MSICare is a computational tool for MSI phenotype detection with next-generation sequencing (NGS) data. The algorithm is based on the comparison of the reads distributions between normal and tumor samples.
Mononucleotide repeats (MNR) with a length ≥ 12 base pairs (bp) were considered for analysis only if they were covered by at least 20 mapping reads in both normal and tumor samples. The total number of reads covering each candidate MNR was then normalized (arbitrary value of 100) in tumor and matched healthy tissue. For each MNR, the normalized number of reads in healthy tissue was subtracted from the normalized number of reads in tumor tissue [∆Ratio = %Tumor-%Normal] to generate an MSI index (MSI signal, MSIg) corresponding to the sum of ∆Ratio values for all candidate MNR. The ∆Ratio value was then adjusted by estimating the tumor purity (TP) for each tumor sample, with the estimated TP corresponding to the median value of the MSI signal for all MNR with a length ≥ 14 bp covered by at least 30 reads in tumor and 20 reads in normal tissue. The adjusted value for ∆Ratio was then used to classify a given MNR as wild type (∆Ratio-adjusted = ∆Ratio x Estimated TP < 50%) or mutated (∆Ratioadjusted = ∆Ratio x Estimated TP ≥ 50%) given that observed microsatellite mutations can be either heterozygous or homozygous in primary tumor samples. Finally, the MSICare score for tumor samples corresponds to the percentage of microsatellites that were mutated amongst the total number of microsatellites analyzed using this approach.

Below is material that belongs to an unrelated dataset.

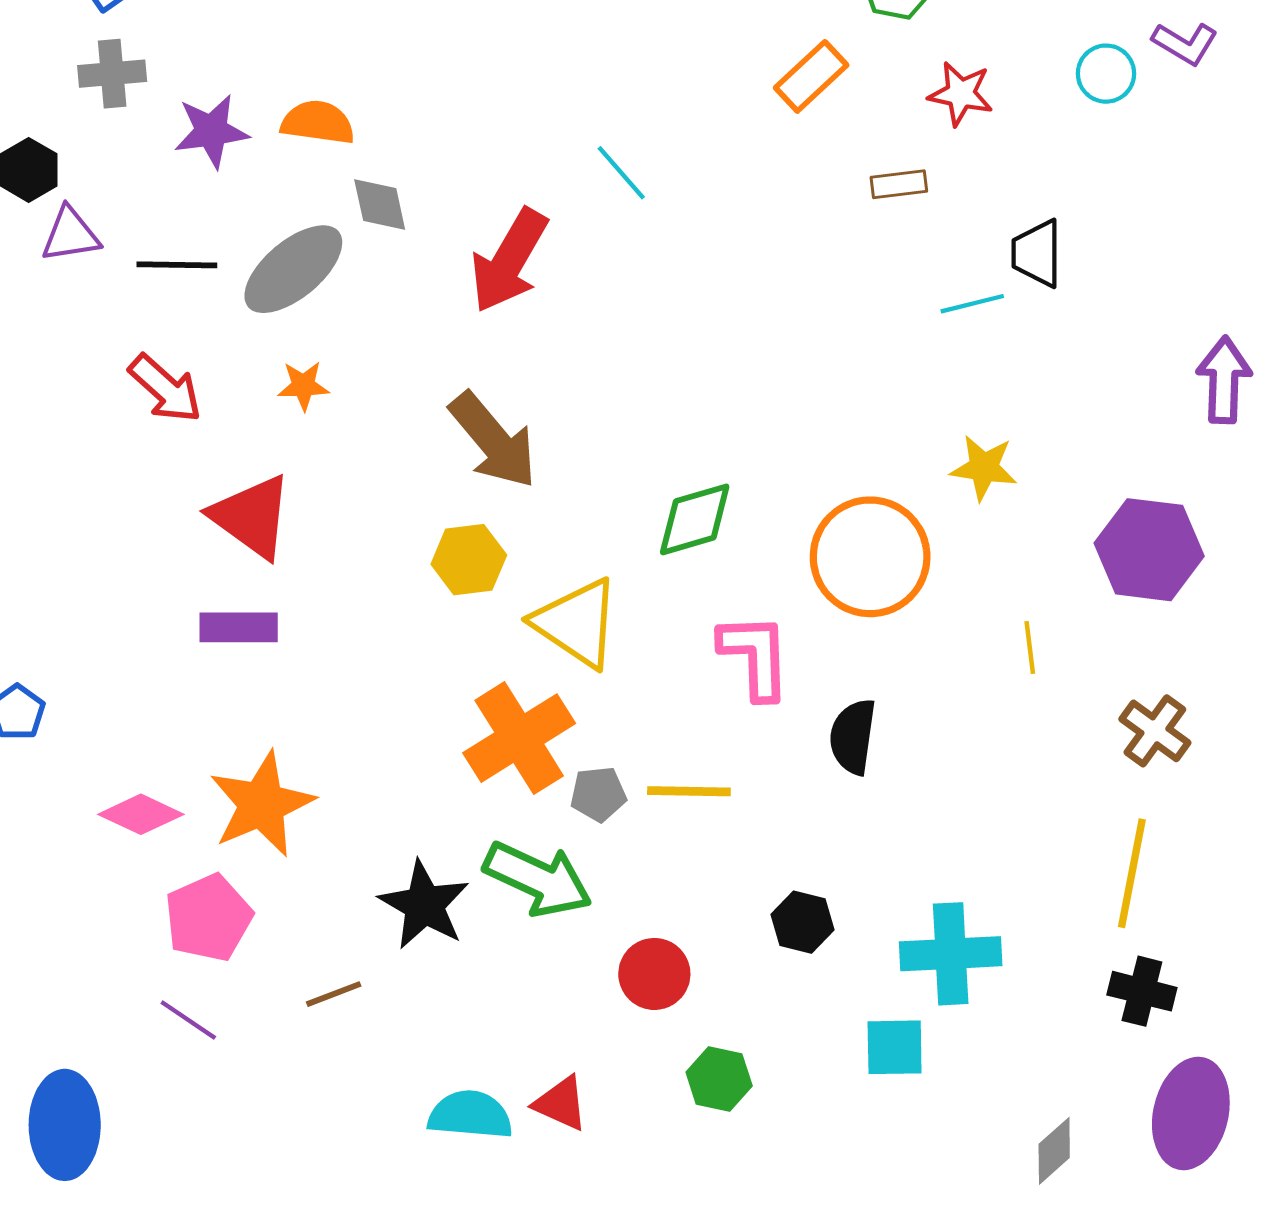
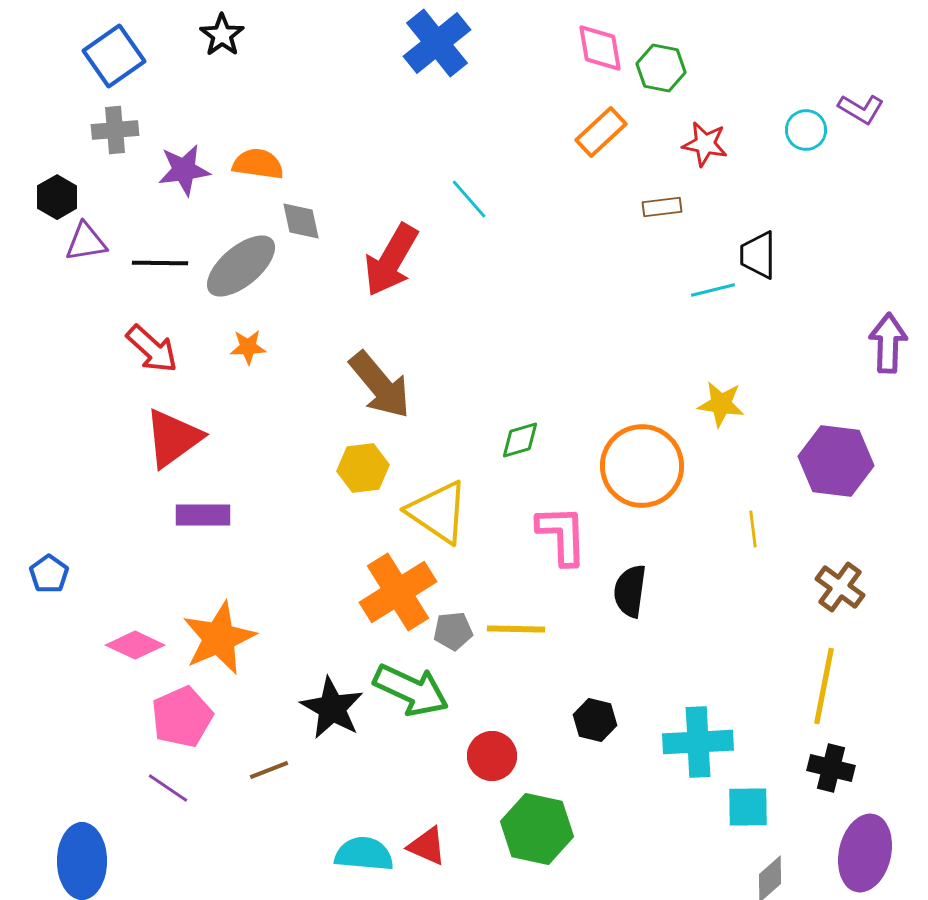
red triangle: (252, 517) -> (173, 438), moved, turned 48
green diamond: (695, 519) -> (520, 440), size x0.7
cyan square: (895, 1047) -> (748, 807), moved
green hexagon: (719, 1079) -> (537, 829), size x1.6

If you used this tool for your work, please cite PMID 33992635 link
The _MSIcareScore_12_50percent.csv file reports the percentage of unstable loci as a cumulative score in the tumor and thus the MSI status.
The .res file contains detailed information on each microsatellites analysed.
Software request
Requirements
Generating a _dis file
To obtain the input of the main script you need to run MSIsensor
You first need to search the microsatellites in your reference genome
msisensor scan -d reference.fa -o microsatellites.list
Then you can obtain the coverage of the mononucleotide microsatellites of minimum length of 5 in the tumor and normal paired samples from sorted and indexed bam files.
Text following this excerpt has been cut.